When I am tons smarter than your awesome detective heroine who is supposedly a) an expert in her job and b) skilled and experienced because of decades living between the human and the fae worlds, then it is time to introduce your book to the wall.
2) Stupid villains. Butcher has far too many people who want to torture his hero instead of just killing him. Sure, I could buy some of them being like that. But not all of them. Also, when they do decide to kill him, they always approach slowly. No.

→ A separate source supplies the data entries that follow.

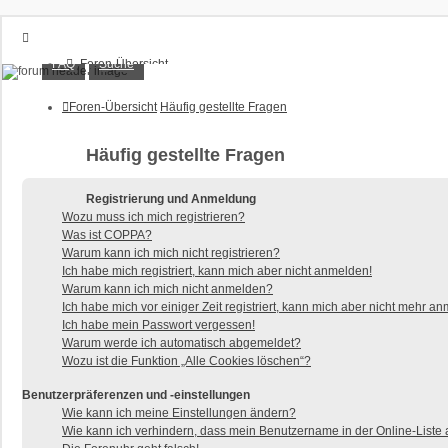
XT1200Z-Forum
FAQ
Suche
Foren-Übersicht
FAQ
Alles rund um die Yamaha XT1200Z Super Ténéré
Suche
Foren-Übersicht
Häufig gestellte Fragen
Unbeantwortete Themen
Aktive Themen
Häufig gestellte Fragen
Anmelden
Registrieren
Registrierung und Anmeldung
Wozu muss ich mich registrieren?
Was ist COPPA?
Warum kann ich mich nicht registrieren?
Ich habe mich registriert, kann mich aber nicht anmelden!
Warum kann ich mich nicht anmelden?
Ich habe mich vor einiger Zeit registriert, kann mich aber nicht mehr a
Ich habe mein Passwort vergessen!
Warum werde ich automatisch abgemeldet?
Wozu ist die Funktion „Alle Cookies löschen“?
Benutzerpräferenzen und -einstellungen
Wie kann ich meine Einstellungen ändern?
Wie kann ich verhindern, dass mein Benutzername in der Online-Liste 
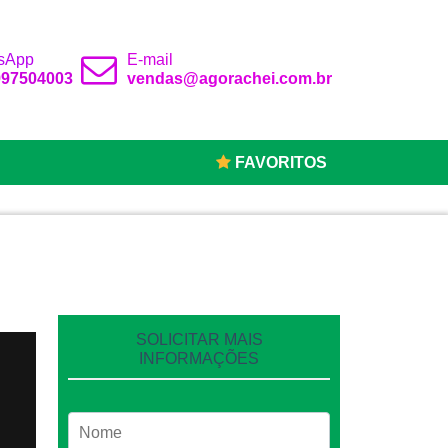
sApp
E-mail
 997504003
vendas@agorachei.com.br
FAVORITOS
SOLICITAR MAIS
INFORMAÇÕES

3) Villain monologues. October Daye only "solves" her mysteries because the villains tell her every single detail at the end of the stories. Yes, coincidence and insane villains totally contribute to my taking your book seriously.
4) Stupid gender attitudes. Harry Dresden likes to brag about how hard and cold he is, but he goes berserk when a woman is harmed, can be seduced by female vampires who he knows are trying to control his mind, and notices the breasts of every single woman over puberty. He also knows this is a problem, but excuses it with "chivalry." After twelve books in which he's faced female as well as male villains at all sorts of levels, this becomes less a character trait and more of a meta "this is what I want to do, and doesn't it make the character awesome???" trait that would shame a teenage Mary Sue writer high on sugar. At least most teenage Mary Sue writers are not publishing twelve books full of their stuff.
By the way, according to October Daye, the best time to have sex is after you've just lost a ton of blood, and the best person to have it with is your sleazy ex who abused you in the past but who you still believe loves you anyway and has done weird things that ought to make you suspect him in the past few days. I can't imagine why her method isn't more popular.
5) Characters never having to pay for their mistakes. The mistake Seanan McGuire chooses to have her heroine brood on is a death, which does, in fact, happen as a direct result of the heroine's actions. Okay! But she broods on the death because she "failed to be a hero" for the dead girl, when the girl died because the heroine couldn't bring herself to stop or harm someone who had just confessed to murder and torture. Because, you see, she loves him. The heroine's complicity in the girl's death in this fashion is never mentioned.
Same thing with Harry Dresden. Have a fallen angel in your head that could corrupt your soul and that got there because of your own carelessness? Well, see, what happens is that you worry endlessly about it, and then she turns out to be good after all because you had one pompous conversation with her about free will and she sacrifices herself for you. Burn your hand with a blast of uncontrolled fire? Don't worry, it turns out that it's going to grow back, based on a fortuitous discovery in the next novel! Be prepared to sacrifice yourself for your child? Well, you know, you don't have to, because you can force the mother of the child to sacrifice herself instead.
*For example, in the first 100 pages of From Hell With Love- the titles of this series parody James Bond novels, so The Man With the Golden Gun becomes The Man with the Golden Torc, etc.- there have been: the slaughter of two armies, the destruction of a supposedly invulnerable hotel, the destruction of a supposedly invulnerable dragon, villains with the names of Doctor Delirium and the Immortals, a conversation with a woman called the Waking Beauty who can never sleep because she traded her dreams to the elves for immortality, two violent murders, a riot, an argument that nearly resulted in people killing each other, a visit to a forest full of murderous beasts and talking squirrels, biker witches, a description of a house guarded by steampunk airships and winged unicorns, and weapons with names like the Gemini Replicator. Simon R. Green never met an idea he didn't like.